Partout dans le monde, le quotidien de chaque citoyen est inondé d'informations diffusées par la presse; et ces informations contribuent à formater l'opinion publique sur un sujet ou un événement donné. Il est donc évident que les médias sont d'une importance capitale dans l'activité politique entendue comme "la façon de gérer la cité". Pour les dirigeants d’une nation, les médias sont les meilleurs moyens utilisés pour communiquer avec le peuple. Ils constituent le moyen d’échange entre dirigeants et dirigés. Il s’agit aussi d’un moyen qu’utilise le peuple pour faire passer un message aux représentants de l’État dans des régimes où c'est permis. Les médias permettent entre autre de rester au courant de l’actualité de sa ville, de sa région, de son pays. Il existe aussi des moyens médiatiques qui permettent d’en savoir davantage sur les faits qui se produisent à l’internationale c’est-à-dire dans des pays étrangers.

Mais, un message est toujours polysémique c'est-à-dire porteur de sens différents. Celui qui le reçoit est donc libre d’adhérer à un de ceux-ci, sans pour autant choisir le sens dominant. Son choix dépendra des liens entre les messages proposés, des valeurs et opinions qui sont les siennes, mais aussi de l’influence qu’aura la personne qui transmet les messages (leader d’opinion).
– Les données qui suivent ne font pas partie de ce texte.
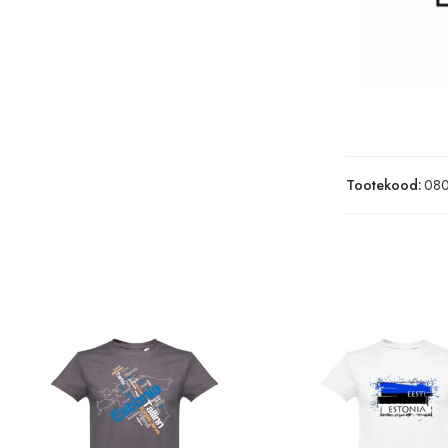
Tootekood:
08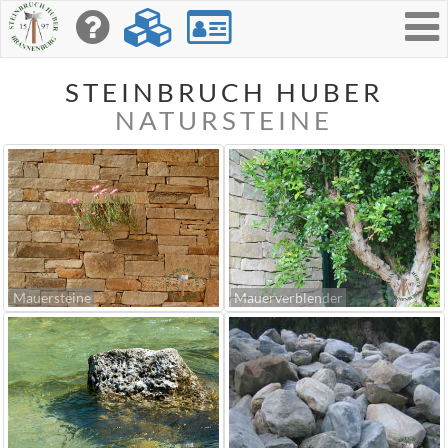
Toggle
navigati
STEINBRUCH HUBER
NATURSTEINE
Mauersteine
Mauerverblender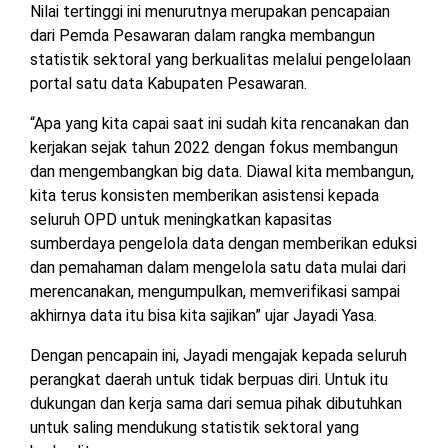
Nilai tertinggi ini menurutnya merupakan pencapaian
dari Pemda Pesawaran dalam rangka membangun
statistik sektoral yang berkualitas melalui pengelolaan
portal satu data Kabupaten Pesawaran.
“Apa yang kita capai saat ini sudah kita rencanakan dan
kerjakan sejak tahun 2022 dengan fokus membangun
dan mengembangkan big data. Diawal kita membangun,
kita terus konsisten memberikan asistensi kepada
seluruh OPD untuk meningkatkan kapasitas
sumberdaya pengelola data dengan memberikan eduksi
dan pemahaman dalam mengelola satu data mulai dari
merencanakan, mengumpulkan, memverifikasi sampai
akhirnya data itu bisa kita sajikan” ujar Jayadi Yasa.
Dengan pencapain ini, Jayadi mengajak kepada seluruh
perangkat daerah untuk tidak berpuas diri. Untuk itu
dukungan dan kerja sama dari semua pihak dibutuhkan
untuk saling mendukung statistik sektoral yang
En clair, aucun média n'est neutre contrairement aux déclarations. Chaque média que ce soit de l'Etat ou privé aura donc ce qui est appelé "une ligne éditoriale" qu'elle suit mais sans que le grand public ne soit en mesure de distinguer dans quel sens mène cette ligne. Avec la mondialisation, une autre dimension de cette "guidance de l'opinion" s'y ajoute. Dans un espace géo-politique déterminé, les différents médias sont pilotés idéologiquement par les mêmes cercles souvent liés par le capital; la diversité apparente n'étant simplement destinée qu'à donner le change et à berner les auditoires.
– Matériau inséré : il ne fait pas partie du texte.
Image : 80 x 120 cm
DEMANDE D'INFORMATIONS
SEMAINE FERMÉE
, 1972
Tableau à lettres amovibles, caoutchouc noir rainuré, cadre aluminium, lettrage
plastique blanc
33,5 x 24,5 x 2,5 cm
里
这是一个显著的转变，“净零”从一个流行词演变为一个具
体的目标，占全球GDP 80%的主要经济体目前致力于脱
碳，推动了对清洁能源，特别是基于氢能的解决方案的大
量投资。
Pour illustrer notre propos, voici un petit florilège du double langage ou langage codé des médias.

En rapportant les événements qui se déroulent dans un pays en guerre ou en proie aux troubles, un média utilisera des termes, expressions, qualificatifs... différents pour désigner une même entité, un même fait... selon son penchant ou sa ligne éditoriale. A l'auditoire de tirer son plan! Ainsi:

Quand pour tel média le régime en place doit absolument être renversé, l'Armée Nationale de ce pays devient: l'Armée de ...nom du président à abattre (Bachar El Assad, Pierre Nkurunziza etc...).

Les opérations de maintien de l'ordre menées par les forces de sécurité de ce régime deviennent: la répression du régime.
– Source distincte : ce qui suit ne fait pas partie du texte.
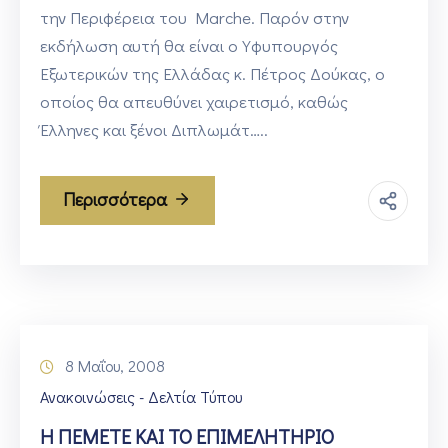
την Περιφέρεια του Marche. Παρόν στην
εκδήλωση αυτή θα είναι ο Υφυπουργός
Εξωτερικών της Ελλάδας κ. Πέτρος Δούκας, ο
οποίος θα απευθύνει χαιρετισμό, καθώς
Έλληνες και ξένοι Διπλωμάτ…..
Περισσότερα
8 Μαΐου, 2008
Ανακοινώσεις - Δελτία Τύπου
Η ΠΕΜΕΤΕ ΚΑΙ ΤΟ ΕΠΙΜΕΛΗΤΗΡΙΟ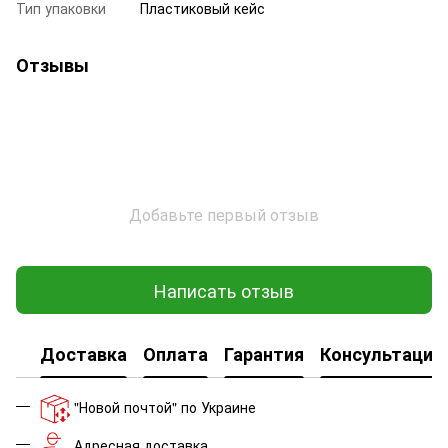
Тип упаковки
Пластиковый кейс
Отзывы
Добавьте первый отзыв
Написать отзыв
Доставка
Оплата
Гарантия
Консультация
"Новой почтой" по Украине
Адресная доставка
Quand les opposants armés commettent des actes ailleurs qualifiés de terroristes ( tirer sur les civils non armés, un média qui les soutient parlera de: Résistance ou d'actes d'auto-défense de l'opposition.

Les déplacés chassés de leurs biens par les rebelles et recueillis dans la zone contrôlée par le régime à abattre deviennent selon ce média: Des otages des forces du régime qui s'en servent comme "boucliers humains".

Les rebelles battant en retraite sont présentés comme : Victimes d'un drame humanitaire provoqué par l'offensive des forces du régime.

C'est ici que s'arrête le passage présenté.